それはつまり、世の中の多くの人が東大野球部に関心があるからであり、最難関の大学がレベル差のある「プロ予備軍」と戦っていることを頭のどこかで認識している証でもあろう。中学時代に図書室で感じた広大な宇宙へのロマン。梅林にとって東大で勝利を目指すことも1つのロマンなのかもしれない。
刺激になった同級生・村松の姿
そんな梅林はもう1つ肩書きを加える。学年ミーティングで立候補し、今季からチームを束ねる主将になったのだ。主将は小学生時代から通じて初めての経験だが、戸惑いはないという。

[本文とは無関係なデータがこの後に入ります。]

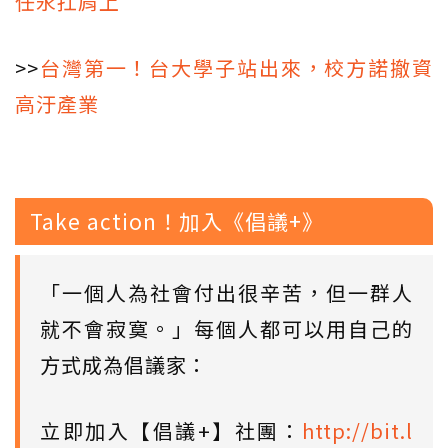
任永扛肩上
>>
台灣第一！台大學子站出來，校方諾撤資
高汙產業
Take action！加入《倡議+》
「一個人為社會付出很辛苦，但一群人
就不會寂寞。」每個人都可以用自己的
方式成為倡議家：
立即加入【倡議+】社團：
http://bit.l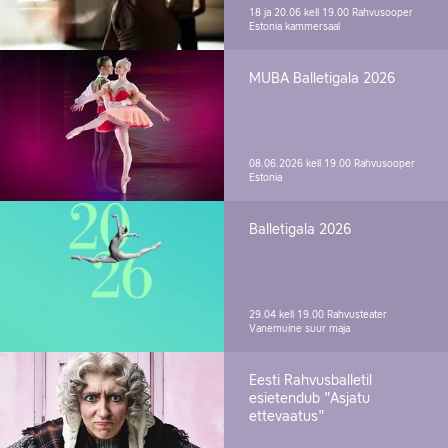
18 ja 20.06 kell 19.00
Rahvusooper
Estonia kammersaal
MUBA Balletigala 2026
08.06.2026 kell 19.00
Rahvusooper
Estonia
Balletigala 2026
29.04 kell 19.00
Rahvusteater
Vanemuine suur maja
Eesti Rahvusballetil
esietendub "Asjatu
ettevaatus"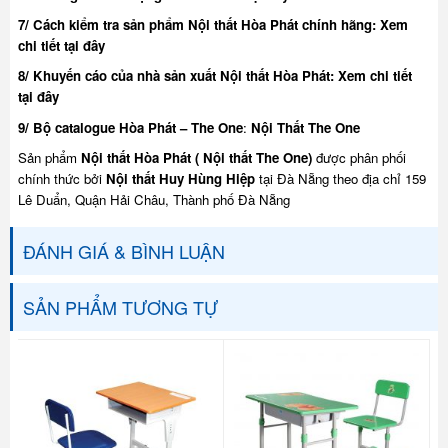
7/ Cách kiểm tra sản phẩm Nội thất Hòa Phát chính hãng:
Xem
chi tiết tại đây
8/ Khuyế
n cáo của nhà sản xuất Nội thất Hòa Phát:
Xem chi tiết
tại đây
9/ Bộ catalogue Hòa Phát – The One
:
Nội Thất The One
Sản phẩm
Nội thất Hòa Phát ( Nội thất The One)
được phân phối
chính thức bởi
Nội thất Huy Hùng Hiệp
tại Đà Nẵng theo địa chỉ 159
Lê Duẩn, Quận Hải Châu, Thành phố Đà Nẵng
ĐÁNH GIÁ & BÌNH LUẬN
SẢN PHẨM TƯƠNG TỰ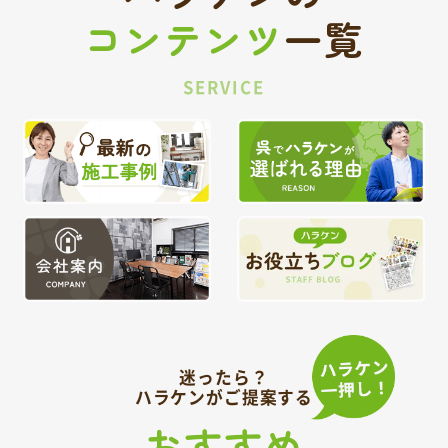
コンテンツ
一覧
SERVICE
迷ったら？
ハラケンがご提案する
おすすめ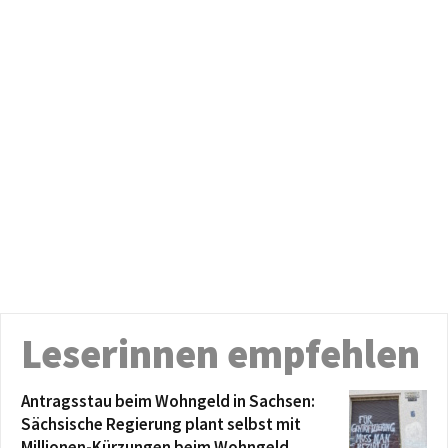
Leserinnen empfehlen
Antragsstau beim Wohngeld in Sachsen:
Sächsische Regierung plant selbst mit
Millionen-Kürzungen beim Wohngeld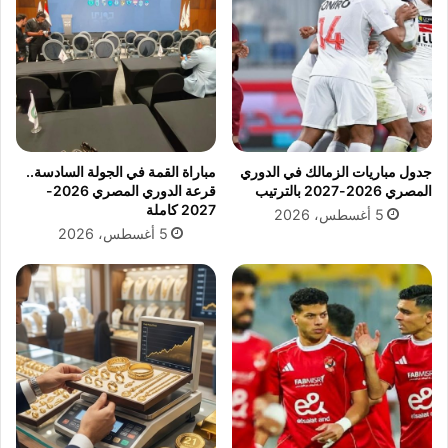
ق
ا
ع
ل
ا
م
ت
.
ه
.
ل
ا
ـ
ل
ك
ح
جدول مباريات الزمالك في الدوري
مباراة القمة في الجولة السادسة..
أ
ك
المصري 2026-2027 بالترتيب
قرعة الدوري المصري 2026-
س
م
2027 كاملة
5 أغسطس، 2026
ا
ا
5 أغسطس، 2026
ل
ل
ع
ص
ا
و
ل
م
م
ا
2
ل
0
ي
2
ع
6
م
ر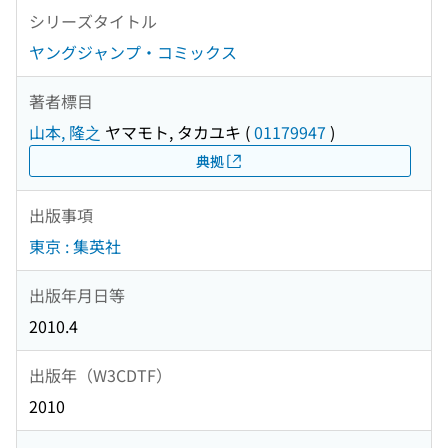
シリーズタイトル
ヤングジャンプ・コミックス
著者標目
山本, 隆之
ヤマモト, タカユキ
(
01179947
)
典拠
出版事項
東京 : 集英社
出版年月日等
2010.4
出版年（W3CDTF）
2010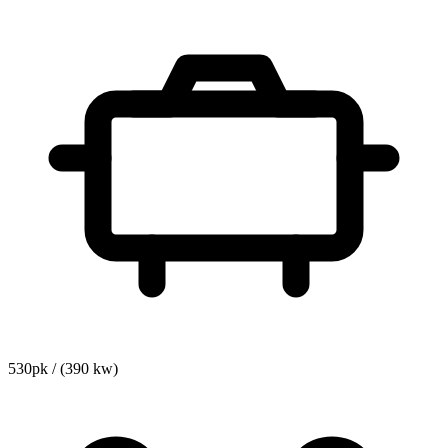
530pk / (390 kw)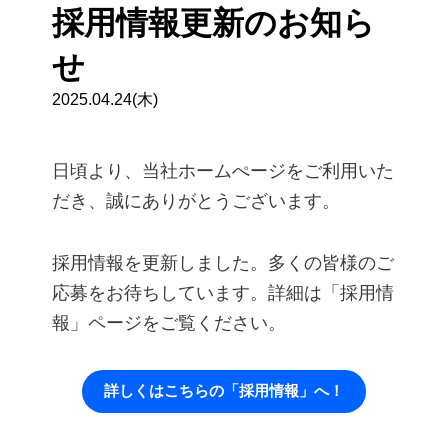
採用情報更新のお知ら
せ
2025.04.24(木)
日頃より、当社ホームぺージをご利用いた
だき、誠にありがとうございます。
採用情報を更新しました。多くの皆様のご
応募をお待ちしています。詳細は「採用情
報」ページをご覧ください。
詳しくはこちらの「採用情報」へ！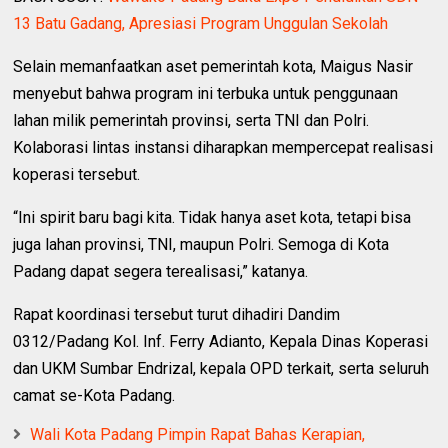
13 Batu Gadang, Apresiasi Program Unggulan Sekolah
Selain memanfaatkan aset pemerintah kota, Maigus Nasir
menyebut bahwa program ini terbuka untuk penggunaan
lahan milik pemerintah provinsi, serta TNI dan Polri.
Kolaborasi lintas instansi diharapkan mempercepat realisasi
koperasi tersebut.
“Ini spirit baru bagi kita. Tidak hanya aset kota, tetapi bisa
juga lahan provinsi, TNI, maupun Polri. Semoga di Kota
Padang dapat segera terealisasi,” katanya.
Rapat koordinasi tersebut turut dihadiri Dandim
0312/Padang Kol. Inf. Ferry Adianto, Kepala Dinas Koperasi
dan UKM Sumbar Endrizal, kepala OPD terkait, serta seluruh
camat se-Kota Padang.
Wali Kota Padang Pimpin Rapat Bahas Kerapian,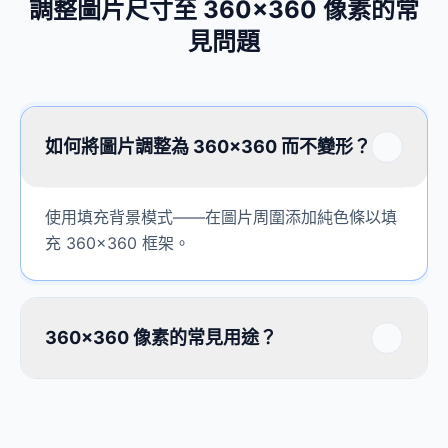
調整圖片尺寸至 360×360 像素的常
見問題
如何將圖片調整為 360×360 而不變形？
使用填充背景模式——在圖片周圍添加純色條以填
充 360×360 框架。
360×360 像素的常見用途？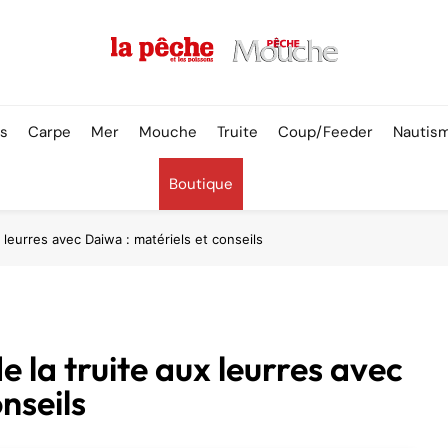
Pêche & Poissons
rs
Carpe
Mer
Mouche
Truite
Coup/Feeder
Nautis
Boutique
leurres avec Daiwa : matériels et conseils
la truite aux leurres avec
nseils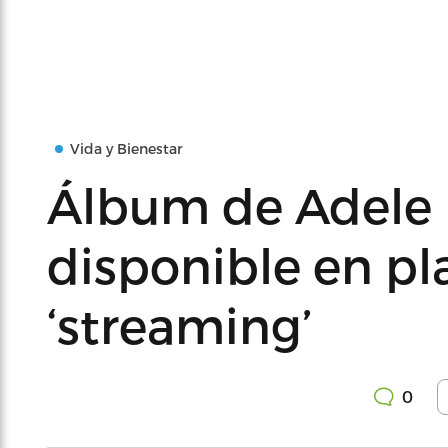
Vida y Bienestar
Álbum de Adele 
disponible en pl
‘streaming’
0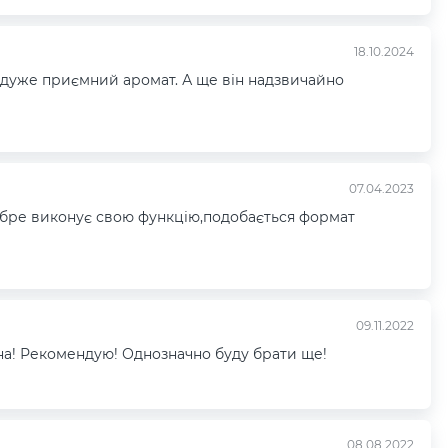
18.10.2024
 дуже приємний аромат. А ще він надзвичайно
07.04.2023
добре виконує свою функцію,подобається формат
09.11.2022
жена! Рекомендую! Однозначно буду брати ще!
08.08.2022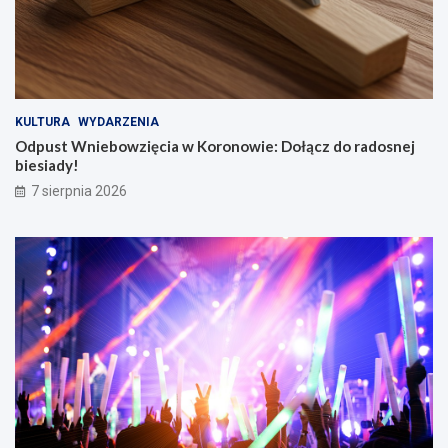
KULTURA
WYDARZENIA
Odpust Wniebowzięcia w Koronowie: Dołącz do radosnej
biesiady!
7 sierpnia 2026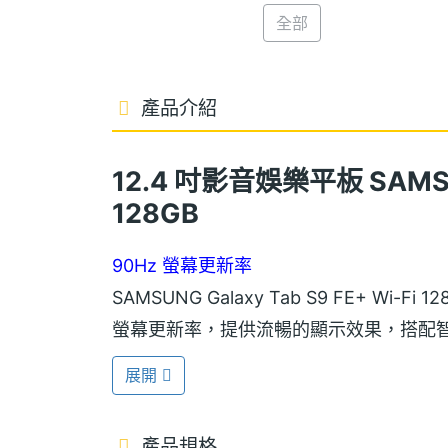
全部
產品介紹
12.4 吋影音娛樂平板 SAMSUNG
128GB
90Hz 螢幕更新率
SAMSUNG Galaxy Tab S9 FE+ Wi-Fi
螢幕更新率，提供流暢的顯示效果，搭配
Vision Booster 技術，可優化色
展開
性；護眼模式讓用戶長時間使用也能減少
產品規格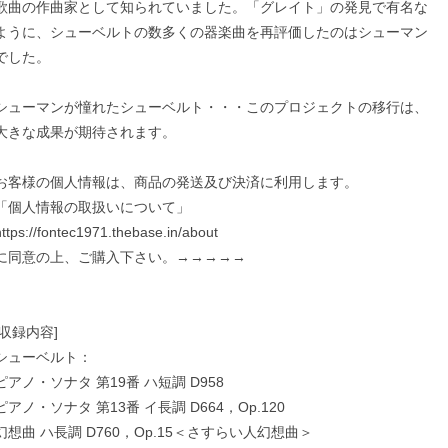
歌曲の作曲家として知られていました。「グレイト」の発見で有名な
ように、シューベルトの数多くの器楽曲を再評価したのはシューマン
でした。
シューマンが憧れたシューベルト・・・このプロジェクトの移行は、
大きな成果が期待されます。
お客様の個人情報は、商品の発送及び決済に利用します。
「個人情報の取扱いについて」
https://fontec1971.thebase.in/about
に同意の上、ご購入下さい。→→→→→
[収録内容]
シューベルト：
ピアノ・ソナタ 第19番 ハ短調 D958
ピアノ・ソナタ 第13番 イ長調 D664，Op.120
幻想曲 ハ長調 D760，Op.15＜さすらい人幻想曲＞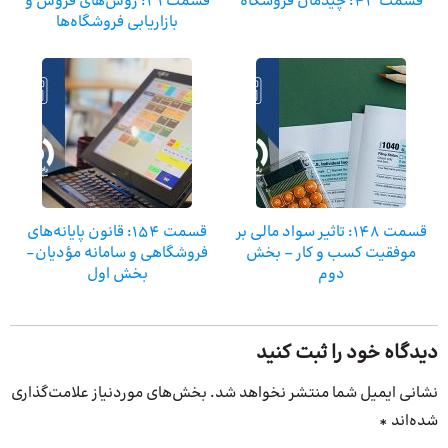
قسمت 43: چیدمان فروشگاه
قسمت 31: روش‌های فروش و
بازاریابی فروشگاه‌ها
قسمت ۱۴۸: تاثیر سواد مالی بر
قسمت ۱۵۴: قانون پایانه‌های
موفقیت کسب و کار – بخش
فروشگاهی و سامانه مؤدیان-
دوم
بخش اول
دیدگاه خود را ثبت کنید
نشانی ایمیل شما منتشر نخواهد شد.
بخش‌های موردنیاز علامت‌گذاری
شده‌اند
*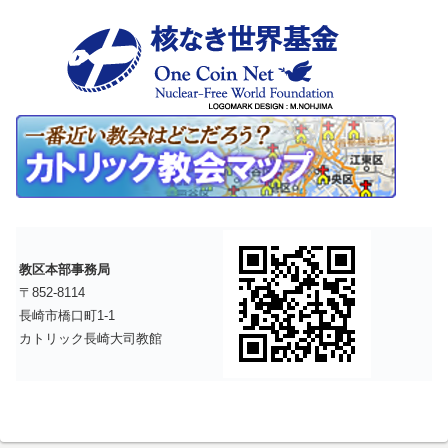
教区本部事務局
〒852-8114
長崎市橋口町1-1
カトリック長崎大司教館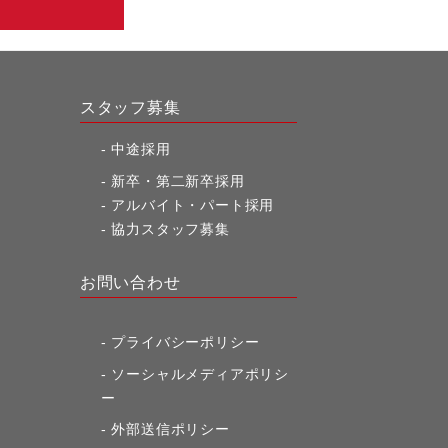
スタッフ募集
中途採用
新卒・第二新卒採用
アルバイト・パート採用
協力スタッフ募集
お問い合わせ
プライバシーポリシー
ソーシャルメディアポリシ
ー
外部送信ポリシー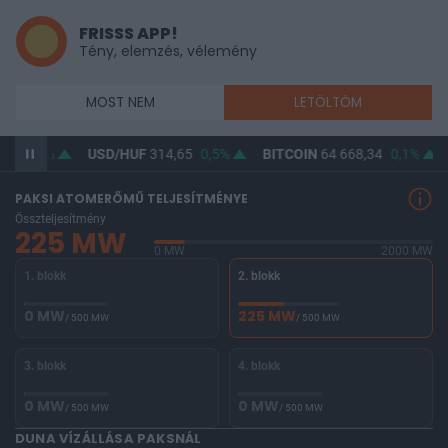
FRISSS APP!
Tény, elemzés, vélemény
MOST NEM
LETÖLTÖM
18
0,4%
USD/HUF
314,65
0,5%
BITCOIN
64 668,34
0,1%
PAKSI ATOMERŐMŰ TELJESÍTMÉNYE
Összteljesítmény
225 MW
0 MW
2000 MW
1. blokk
2. blokk
0 MW
225 MW
/ 500 MW
/ 500 MW
3. blokk
4. blokk
0 MW
0 MW
/ 500 MW
/ 500 MW
DUNA VÍZÁLLÁSA PAKSNÁL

「去年、明大で主将だった村松の姿を見ていたからです。静高では主将でなく、主将タイプにも映らなかった村松のリーダーシップや主将としての頑張りは参考にさせてもらっています。立場は人を変えると言いますが、僕も変わりました。チームを良くするにはどうすればいいかを真っ先に考えるようになりましたし、これから先の東大野球部についても頭をめぐらすようになりました。この1年が次の世代にもつながることを踏まえて行動しなければ、と思ってます」
東大は昨年、秋のリーグ戦で2季ぶりに白星を挙げた。しかし勝ち点奪取はならず、50季連続で最下位となった。まずは最下位脱出を目指す春のリーグ戦。むろん、目標は最下位脱出ではなく、優勝とするのは言うまでもない。
現在病気療養中で、春のリーグ戦は指揮が執れない井手監督のためにも、梅林は主将として、4番としてチームをけん引していく。